Kotane was born in rural Rustenburg in 1905, the second of 11 children. His parents were Tswana-speaking African farmers and influential members of the community. Kotane started working in Johannesburg and Krugersdorp at the age of 17. There he was employed variously, working as a photographer’s assistant, domestic servant, mineworker, and baker. Despite a limited formal education Kotane read widely, and attended a CPSA night school in Johannesburg in the 1920s. He was initially skeptical of communist doctrines, but also found the main nationalist party, the ANC, something of a disappointment when he joined in 1928.

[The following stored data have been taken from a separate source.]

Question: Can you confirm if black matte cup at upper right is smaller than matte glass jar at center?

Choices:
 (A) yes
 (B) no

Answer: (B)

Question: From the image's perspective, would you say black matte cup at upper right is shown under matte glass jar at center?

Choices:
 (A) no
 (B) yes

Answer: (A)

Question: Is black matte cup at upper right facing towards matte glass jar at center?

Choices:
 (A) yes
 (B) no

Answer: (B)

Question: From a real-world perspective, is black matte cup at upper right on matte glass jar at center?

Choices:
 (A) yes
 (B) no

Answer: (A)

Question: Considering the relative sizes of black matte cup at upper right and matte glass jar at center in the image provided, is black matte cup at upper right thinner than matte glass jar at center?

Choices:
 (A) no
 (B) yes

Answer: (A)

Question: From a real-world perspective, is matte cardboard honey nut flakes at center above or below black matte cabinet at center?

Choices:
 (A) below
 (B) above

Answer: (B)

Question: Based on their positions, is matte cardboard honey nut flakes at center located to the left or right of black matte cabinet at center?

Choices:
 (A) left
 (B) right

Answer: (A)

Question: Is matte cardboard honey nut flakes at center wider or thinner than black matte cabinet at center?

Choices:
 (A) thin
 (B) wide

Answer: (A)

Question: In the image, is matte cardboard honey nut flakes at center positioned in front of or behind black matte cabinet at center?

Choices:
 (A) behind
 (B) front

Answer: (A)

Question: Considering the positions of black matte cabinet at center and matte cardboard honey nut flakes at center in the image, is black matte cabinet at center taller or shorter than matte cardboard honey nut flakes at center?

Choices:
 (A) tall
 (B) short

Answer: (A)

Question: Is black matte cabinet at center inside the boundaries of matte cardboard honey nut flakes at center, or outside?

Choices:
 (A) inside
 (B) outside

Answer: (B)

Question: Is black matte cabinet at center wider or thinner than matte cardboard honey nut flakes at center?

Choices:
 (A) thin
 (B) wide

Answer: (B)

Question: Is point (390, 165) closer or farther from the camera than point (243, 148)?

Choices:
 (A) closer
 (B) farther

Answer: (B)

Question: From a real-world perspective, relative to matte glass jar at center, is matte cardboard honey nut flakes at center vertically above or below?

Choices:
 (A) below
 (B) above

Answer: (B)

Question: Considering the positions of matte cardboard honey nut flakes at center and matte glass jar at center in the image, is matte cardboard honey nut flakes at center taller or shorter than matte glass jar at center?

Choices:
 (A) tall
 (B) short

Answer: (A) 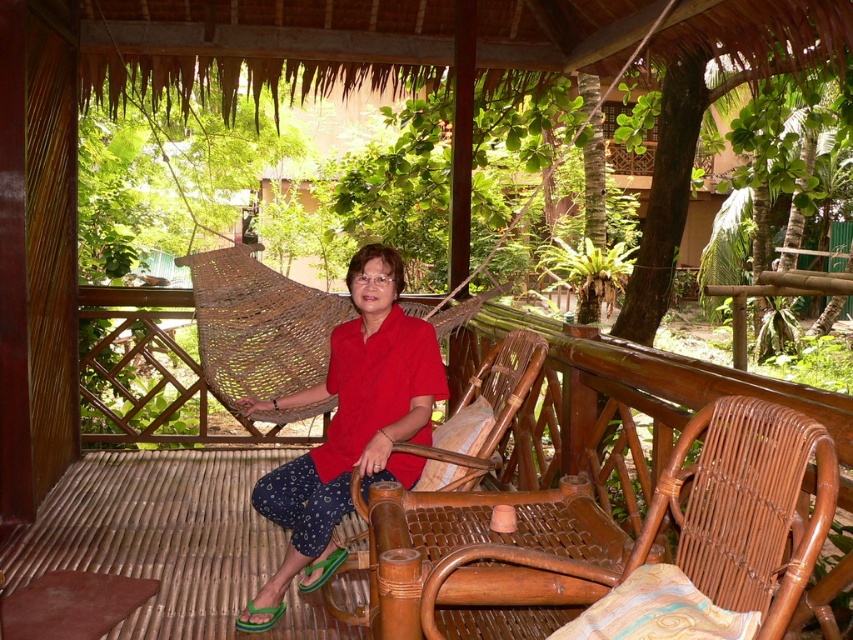 Between point (784, 518) and point (257, 401), which one is positioned in front?

Point (784, 518)

Based on the photo, can you confirm if brown wicker rocking chair at center is positioned above red matte shirt at center?

No.

Which is behind, point (448, 621) or point (341, 465)?

The point (341, 465) is more distant.

At what (x,y) coordinates should I click in order to perform the action: click on brown wicker rocking chair at center. Please return your answer as a coordinate pair (x, y). Looking at the image, I should click on (693, 525).

Does red matte shirt at center appear under woven bamboo chair at center?

Correct, red matte shirt at center is located below woven bamboo chair at center.

Can you confirm if red matte shirt at center is wider than woven bamboo chair at center?

Yes.

Where is `red matte shirt at center`? red matte shirt at center is located at coordinates (350, 428).

Where is `red matte shirt at center`? The image size is (853, 640). red matte shirt at center is located at coordinates (350, 428).

Does brown wicker rocking chair at center have a lesser height compared to woven bamboo chair at center?

Correct, brown wicker rocking chair at center is not as tall as woven bamboo chair at center.

Which is more to the left, brown wicker rocking chair at center or woven bamboo chair at center?

From the viewer's perspective, woven bamboo chair at center appears more on the left side.

Image resolution: width=853 pixels, height=640 pixels. I want to click on brown wicker rocking chair at center, so click(x=693, y=525).

Locate an element on the screen. This screenshot has height=640, width=853. brown wicker rocking chair at center is located at coordinates (693, 525). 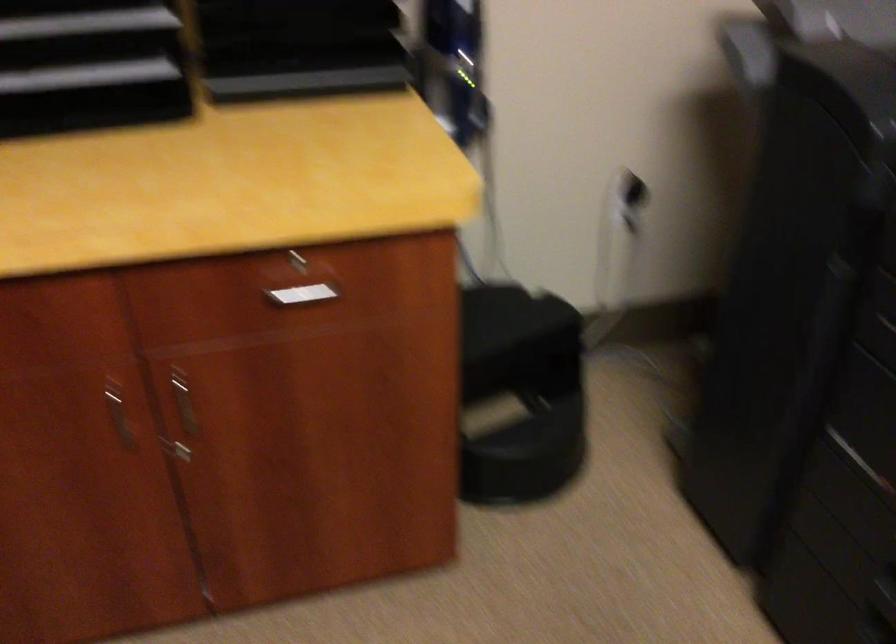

That year, Kotane also enrolled in the African Bakers’ Union, which was affiliated with the new Federation of Non-European Trade Unions (FNETU), a body that was closely linked to the CPSA and headed by T. W. Thibedi. Kotane joined the CPSA, a commitment that would shape his life. He ascended the ranks quickly in FNETU as well as the CPSA, becoming a full-time party official in 1931, and then studying for a year at the Lenin School in Moscow.
Kotane joined the CPSA at a time when it was being restructured under Communist International pressure. This was the period of the New Line, characterized by purges and expulsions in order to “Bolshevize” the party. At the same time a two-stage approach was adopted, prioritizing the attainment of majority rule in a “Native Republic” over socialism. After the expulsion of Thibedi, Kotane and J. B. Marks became the most prominent African communists in the country; both were champions of the two-stage approach, and Kotane, in particular, exhibited a strongly nationalist streak, as evidenced by his famous statement, “I am first an African and then a communist.”
In 1939 – when the CPSA had finally recovered from the New Line and was becoming a significant force – Kotane was elected general secretary of the party, a post he would hold until his death. He was committed to the revival of the ANC, and became a member of its executive committee in 1946. Like Marks, W. H. Andrews, and other prominent communists, he was arrested in the aftermath of the 1946 African mineworkers’ strike, backed by CNETU.
In 1948 the National Party (NP) came to power on a platform of racial apartheid, Afrikaner nationalism, and anti-communism; the CPSA was banned but reformed as the underground South African Communist Party (SACP) in 1953. Kotane was subject to bans and restrictions on his activities, but he continued to be active, taking part in the ANC-led mobilizations of the 1950s and attending the Bandung Conference. Along with Nelson Mandela, Joe Slovo, Oliver Tambo, and others, he was a defendant in the 1956 Treason Trial.
Detained in 1960 and 1962, he left South Africa in 1963 for Tanzania, where he acted as ANC treasurer in exile, and where he was reelected to the ANC’s national executive committee at the Morogoro conference of 1969 – part of a substantially increased communist representation. He was involved in the ANC and SACP armed wing, Umkhonto we Sizwe (MK; “Spear of the Nation”), which received much of its support from the Soviet bloc, in large part due to the SACP. In the meantime, the SACP moved its central executive committee to London, and Kotane was centrally involved in party activity. He later suffered a stroke, and went to Moscow, where he died in 1978.
References and Suggested Readings
Bunting, B. (1975) Moses Kotane: South African Revolutionary. London: Inkululeko.
Bunting, B. (Ed.) (1981) South African Communists Speak: Documents From the History of the South African Communist Party, 1915–1980. London: Inkululeko.
Karis, T. & Carter, G. M. (Eds.) (1972) From Protest to Challenge: A Documentary History of African Politics in South Africa, 1882–1964, Vol. 4. Stanford: Hoover Institute.
Lerumo, A. (1971) Fifty Fighting Years: The Communist Party of South Africa 1921–71. London: Inkululeko.